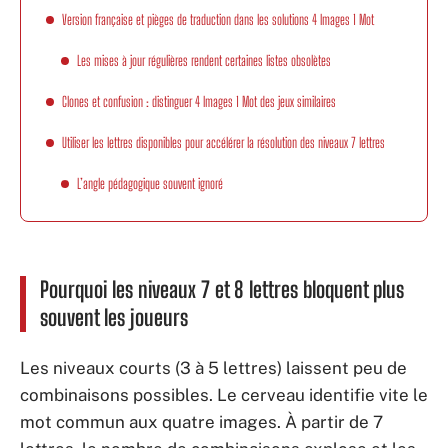
Version française et pièges de traduction dans les solutions 4 Images 1 Mot
Les mises à jour régulières rendent certaines listes obsolètes
Clones et confusion : distinguer 4 Images 1 Mot des jeux similaires
Utiliser les lettres disponibles pour accélérer la résolution des niveaux 7 lettres
L’angle pédagogique souvent ignoré
Pourquoi les niveaux 7 et 8 lettres bloquent plus
souvent les joueurs
Les niveaux courts (3 à 5 lettres) laissent peu de
combinaisons possibles. Le cerveau identifie vite le
mot commun aux quatre images. À partir de 7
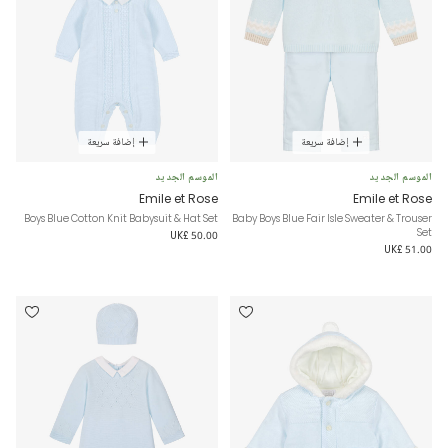
إضافة سريعة
إضافة سريعة
الموسم الجديد
الموسم الجديد
Emile et Rose
Emile et Rose
Boys Blue Cotton Knit Babysuit & Hat Set
Baby Boys Blue Fair Isle Sweater & Trouser
Set
UK£ 50.00
UK£ 51.00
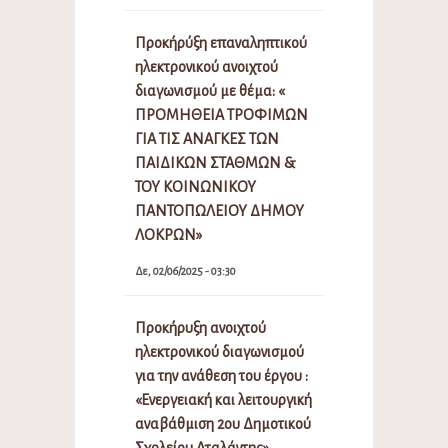
Προκήρύξη επαναληπτικού
ηλεκτρονικού ανοιχτού
διαγωνισμού με θέμα: «
ΠΡΟΜΗΘΕΙΑ ΤΡΟΦΙΜΩΝ
ΓΙΑ ΤΙΣ ΑΝΑΓΚΕΣ ΤΩΝ
ΠΑΙΔΙΚΩΝ ΣΤΑΘΜΩΝ &
ΤΟΥ ΚΟΙΝΩΝΙΚΟΥ
ΠΑΝΤΟΠΩΛΕΙΟΥ ΔΗΜΟΥ
ΛΟΚΡΩΝ»
Δε, 02/06/2025 - 03:30
Προκήρυξη ανοιχτού
ηλεκτρονικού διαγωνισμού
για την ανάθεση του έργου :
«Ενεργειακή και λειτουργική
αναβάθμιση 2ου Δημοτικού
Σχολείου Αταλάντης»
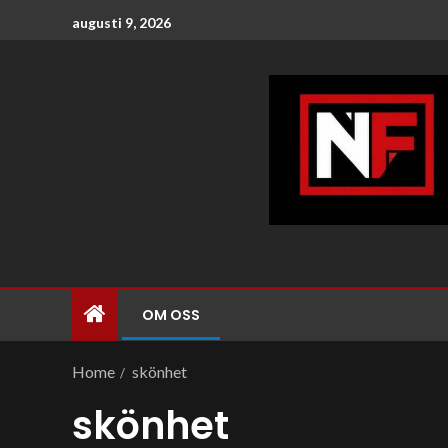
augusti 9, 2026
OM OSS
Home
skönhet
skönhet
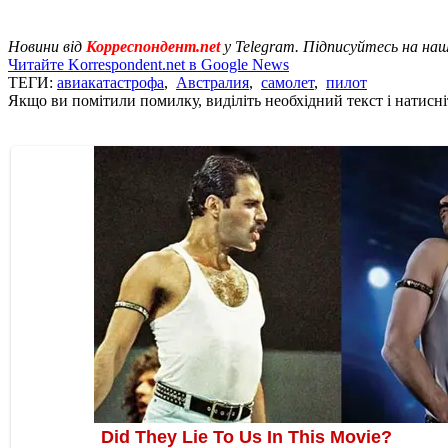
Новини від
Корреспондент.net
у Telegram. Підписуйтесь на на
Читайте Korrespondent.net в Google News
ТЕГИ:
авиакатастрофа
,
Австралия
,
самолет
,
пилот
Якщо ви помітили помилку, виділіть необхідний текст і натисніт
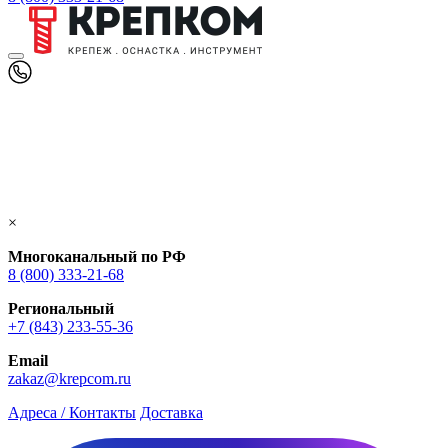
×
Многоканальный по РФ
8 (800) 333‑21-68
Региональный
+7 (843) 233-55-36
Email
zakaz@krepcom.ru
Адреса / Контакты
Доставка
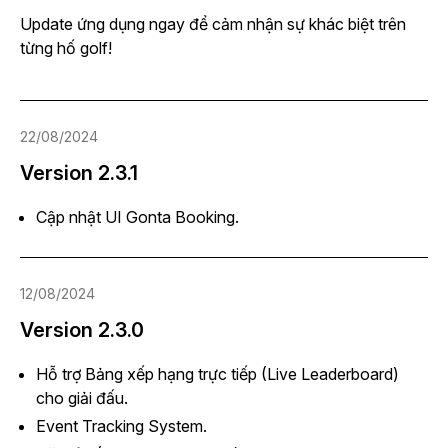
Update ứng dụng ngay để cảm nhận sự khác biệt trên
từng hố golf!
22/08/2024
Version 2.3.1
Cập nhật UI Gonta Booking.
12/08/2024
Version 2.3.0
Hỗ trợ Bảng xếp hạng trực tiếp (Live Leaderboard)
cho giải đấu.
Event Tracking System.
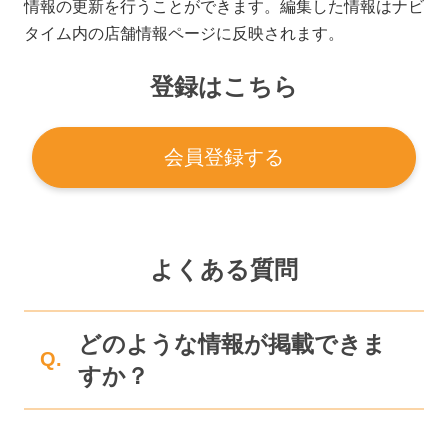
情報の更新を行うことができます。編集した情報はナビ
タイム内の店舗情報ページに反映されます。
登録はこちら
会員登録する
よくある質問
どのような情報が掲載できま
Q.
すか？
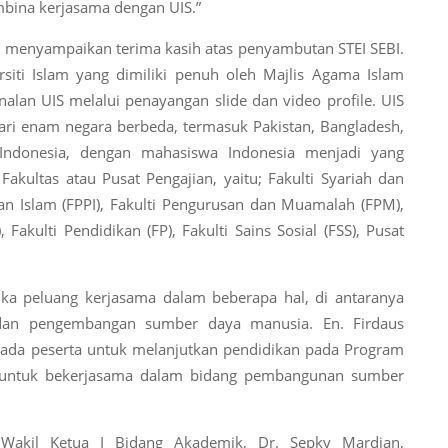
bina kerjasama dengan UIS.”
menyampaikan terima kasih atas penyambutan STEI SEBI.
siti Islam yang dimiliki penuh oleh Majlis Agama Islam
nalan UIS melalui penayangan slide dan video profile. UIS
ari enam negara berbeda, termasuk Pakistan, Bangladesh,
 Indonesia, dengan mahasiswa Indonesia menjadi yang
 Fakultas atau Pusat Pengajian, yaitu; Fakulti Syariah dan
an Islam (FPPI), Fakulti Pengurusan dan Muamalah (FPM),
Fakulti Pendidikan (FP), Fakulti Sains Sosial (FSS), Pusat
a peluang kerjasama dalam beberapa hal, di antaranya
, dan pengembangan sumber daya manusia. En. Firdaus
da peserta untuk melanjutkan pendidikan pada Program
g untuk bekerjasama dalam bidang pembangunan sumber
h Wakil Ketua I Bidang Akademik, Dr. Sepky Mardian,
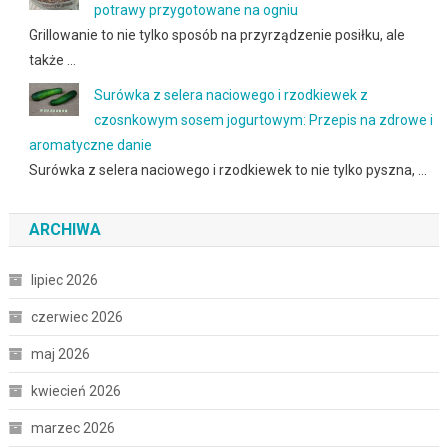
potrawy przygotowane na ogniu
Grillowanie to nie tylko sposób na przyrządzenie posiłku, ale
także …
Surówka z selera naciowego i rzodkiewek z
czosnkowym sosem jogurtowym: Przepis na zdrowe i
aromatyczne danie
Surówka z selera naciowego i rzodkiewek to nie tylko pyszna, …
ARCHIWA
lipiec 2026
czerwiec 2026
maj 2026
kwiecień 2026
marzec 2026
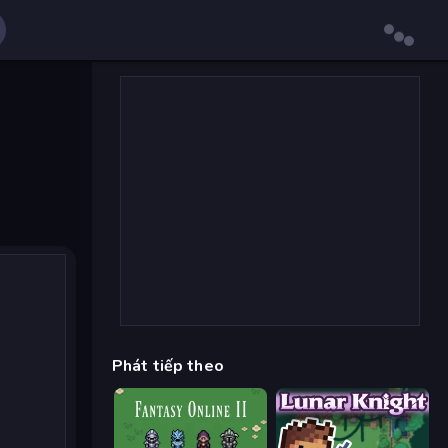
Phát tiếp theo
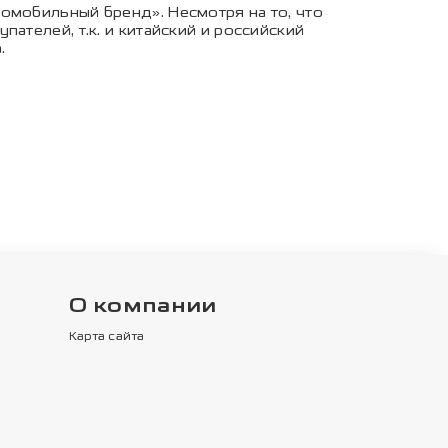
омобильный бренд». Несмотря на то, что
ателей, т.к. и китайский и российский
.
О компании
Карта сайта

○ ○ ○

*What needs to be done:* All of the material should be reproduced exactly, apart from the pictures.

*Task answer:*
Version française et pièges de traduction dans les solutions 4 Images 1 Mot
Les mises à jour régulières rendent certaines listes obsolètes
Clones et confusion : distinguer 4 Images 1 Mot des jeux similaires
Utiliser les lettres disponibles pour accélérer la résolution des niveaux 7 lettres
L’angle pédagogique souvent ignoré
Pourquoi les niveaux 7 et 8 lettres bloquent plus
souvent les joueurs
Les niveaux courts (3 à 5 lettres) laissent peu de
combinaisons possibles. Le cerveau identifie vite le
mot commun aux quatre images. À partir de 7
إضافة سريعة
إضافة سريعة
الموسم الجديد
الموسم الجديد
Emile et Rose
Emile et Rose
Boys Blue Cotton Knit Babysuit & Hat Set
Baby Boys Blue Fair Isle Sweater & Trouser
Set
UK£ 50.00
UK£ 51.00
Προκήρύξη επαναληπτικού
ηλεκτρονικού ανοιχτού
διαγωνισμού με θέμα: «
ΠΡΟΜΗΘΕΙΑ ΤΡΟΦΙΜΩΝ
ΓΙΑ ΤΙΣ ΑΝΑΓΚΕΣ ΤΩΝ
ΠΑΙΔΙΚΩΝ ΣΤΑΘΜΩΝ &
ΤΟΥ ΚΟΙΝΩΝΙΚΟΥ
ΠΑΝΤΟΠΩΛΕΙΟΥ ΔΗΜΟΥ
ΛΟΚΡΩΝ»
Δε, 02/06/2025 - 03:30
Προκήρυξη ανοιχτού
ηλεκτρονικού διαγωνισμού
για την ανάθεση του έργου :
«Ενεργειακή και λειτουργική
αναβάθμιση 2ου Δημοτικού
Σχολείου Αταλάντης»
augusti 9, 2026
OM OSS
Home
skönhet
skönhet
Новини від
Корреспондент.net
у Telegram. Підписуйтесь на на
Читайте Korrespondent.net в Google News
ТЕГИ:
авиакатастрофа
,
Австралия
,
самолет
,
пилот
Якщо ви помітили помилку, виділіть необхідний текст і натисніт
×
Многоканальный по РФ
8 (800) 333‑21-68
Региональный
+7 (843) 233-55-36
Email
zakaz@krepcom.ru
Адреса / Контакты
Доставка
Update ứng dụng ngay để cảm nhận sự khác biệt trên
từng hố golf!
22/08/2024
Version 2.3.1
Cập nhật UI Gonta Booking.
12/08/2024
Version 2.3.0
Hỗ trợ Bảng xếp hạng trực tiếp (Live Leaderboard)
cho giải đấu.
Event Tracking System.
情報の更新を行うことができます。編集した情報はナビ
タイム内の店舗情報ページに反映されます。
登録はこちら
会員登録する
よくある質問
どのような情報が掲載できま
Q.
すか？
bina kerjasama dengan UIS.”
menyampaikan terima kasih atas penyambutan STEI SEBI.
siti Islam yang dimiliki penuh oleh Majlis Agama Islam
nalan UIS melalui penayangan slide dan video profile. UIS
ari enam negara berbeda, termasuk Pakistan, Bangladesh,
 Indonesia, dengan mahasiswa Indonesia menjadi yang
 Fakultas atau Pusat Pengajian, yaitu; Fakulti Syariah dan
an Islam (FPPI), Fakulti Pengurusan dan Muamalah (FPM),
Fakulti Pendidikan (FP), Fakulti Sains Sosial (FSS), Pusat
a peluang kerjasama dalam beberapa hal, di antaranya
, dan pengembangan sumber daya manusia. En. Firdaus
da peserta untuk melanjutkan pendidikan pada Program
g untuk bekerjasama dalam bidang pembangunan sumber
h Wakil Ketua I Bidang Akademik, Dr. Sepky Mardian,
potrawy przygotowane na ogniu
Grillowanie to nie tylko sposób na przyrządzenie posiłku, ale
także …
Surówka z selera naciowego i rzodkiewek z
czosnkowym sosem jogurtowym: Przepis na zdrowe i
aromatyczne danie
Surówka z selera naciowego i rzodkiewek to nie tylko pyszna, …
ARCHIWA
lipiec 2026
czerwiec 2026
maj 2026
kwiecień 2026
marzec 2026
Phát tiếp theo
омобильный бренд». Несмотря на то, что
ателей, т.к. и китайский и российский
.
О компании
Карта сайта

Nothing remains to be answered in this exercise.